Corre o boato que o presidente Léo Raça fará uma proposta extraordinária para o técnico Douguerley Luxemburgo assumir o comando técnico do Rebeldiões. Se isso acontecer o que Pudim se tornará?

 

A) Pudim irá virar contrabandista de Donuts.

B) Fundará a torcida “Comida Rebelde”.

C) Se tornará auxiliar-técnico para aprender as malícias de Douguerley.

D) Fara terapia com Capitão Nascimento para ser mais disciplinador e incisivo nas suas ordens.

E) Não fará nada, afinal Pudim é um gentleman, dentro e fora de campo.

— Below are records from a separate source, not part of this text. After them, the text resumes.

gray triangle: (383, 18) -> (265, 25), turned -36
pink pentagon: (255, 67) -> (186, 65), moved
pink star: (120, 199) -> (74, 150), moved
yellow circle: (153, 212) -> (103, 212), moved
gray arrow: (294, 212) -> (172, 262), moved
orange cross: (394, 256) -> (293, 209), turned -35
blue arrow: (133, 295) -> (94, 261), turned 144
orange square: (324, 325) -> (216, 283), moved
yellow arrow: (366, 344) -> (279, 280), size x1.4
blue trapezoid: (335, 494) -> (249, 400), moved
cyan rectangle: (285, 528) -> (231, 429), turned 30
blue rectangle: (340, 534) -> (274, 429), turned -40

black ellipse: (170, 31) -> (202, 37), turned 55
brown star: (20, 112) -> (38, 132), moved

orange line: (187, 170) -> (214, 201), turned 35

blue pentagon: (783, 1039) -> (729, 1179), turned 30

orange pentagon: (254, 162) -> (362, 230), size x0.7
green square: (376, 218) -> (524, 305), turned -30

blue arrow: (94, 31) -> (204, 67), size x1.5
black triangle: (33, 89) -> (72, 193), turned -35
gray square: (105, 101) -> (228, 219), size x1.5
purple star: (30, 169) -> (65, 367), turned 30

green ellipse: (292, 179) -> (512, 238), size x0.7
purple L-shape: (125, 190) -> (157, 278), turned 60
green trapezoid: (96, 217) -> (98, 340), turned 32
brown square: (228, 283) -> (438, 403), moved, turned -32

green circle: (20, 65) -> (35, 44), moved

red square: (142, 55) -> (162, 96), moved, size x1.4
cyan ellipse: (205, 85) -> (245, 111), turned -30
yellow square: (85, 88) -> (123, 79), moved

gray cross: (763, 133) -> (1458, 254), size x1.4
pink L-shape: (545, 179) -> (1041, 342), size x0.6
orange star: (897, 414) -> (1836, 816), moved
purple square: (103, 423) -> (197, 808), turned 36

F) Colocará o Biel para tentar virar o jogo no desespero!

 

O pessoal está destilando o veneno. Danadinhos!!

 

Por falar em torcedor, um benemérito do Rebeldiões afirmou ter conversado recentemente com Gordo, fundador da Manguaça Rebelde. Afastado de seu cargo há um bom tempo, Gordo estaria pensando em retomar as atividades. Entre os projetos do cartola está fundar a GRES Unidos dos Rebedliões. O compositor da escola será Renan Brandão, a musa Lacraia e o carnavalesco Douguerley Espermam. (Tentador o convite!!! Vou pensar no caso).

 

Segue o martírio de Renan no Rebeldiões. O jogador está num mato sem cachorro. No último domingo seu “amigo” Thiago Barriga explanou o teor de uma conversa telefônica que teve com o pinel. Renan perguntou para o “Rich” do Rebeldiões se era melhor mandar um sms ou ligar para amada, que já não atende nenhuma de suas ligações. Estranho para que tinha um sorriso nos lábios há tão pouco tempo. A diretoria do clube deve contratar um psicólogo para trazer Renan de volta à terra.

 

O duble de atacante Thiago Barriga foi motivo de orgulho para o Rebeldiões na última semana. O rapazote entrou para o Guiness, o livro dos recordes. Thiago é o dono da corrida mais lenta da terra. Ele consegue dar uma passada a cada 10 segundos, o que será motivo de estudo de alguns cientistas em Havard. Segundo Thiago a pratica requer muito esforço. A dieta do jogador para chegar a esse status inclui carré, baião de dois, pernil, entre outras comidas pouco calóricas.

 

O menino prodígio Biel deve ser afastado do elenco do Rebeldiões. O pivete teria sido visto em uma noitada, na Barra da Tijuca, na compania de dois travestis fomosas internacionalmente, cujo os codinomes são Maraia e Dementieva. A diretoria do clube receberá a fita da camera de segurança do 155 para saber que horas Biel chegou em casa no sábado. A contar pelo estado que o atleta compareceu no último domingo ao Rio Sport Center, as cameras não devem pegar nada, já que Biel pareceu ter ido jogar minutos após finalizar suas peripércias sexuais. Segundo informações obtidas por fontes sigilosas, Bielzinho só faltou dormir pendurado na grade da quadra central do RSC.

 

Até a próxima coluna, galera!

DERROTA: SABOR AMARGO E RUIM DE ENGOLIR!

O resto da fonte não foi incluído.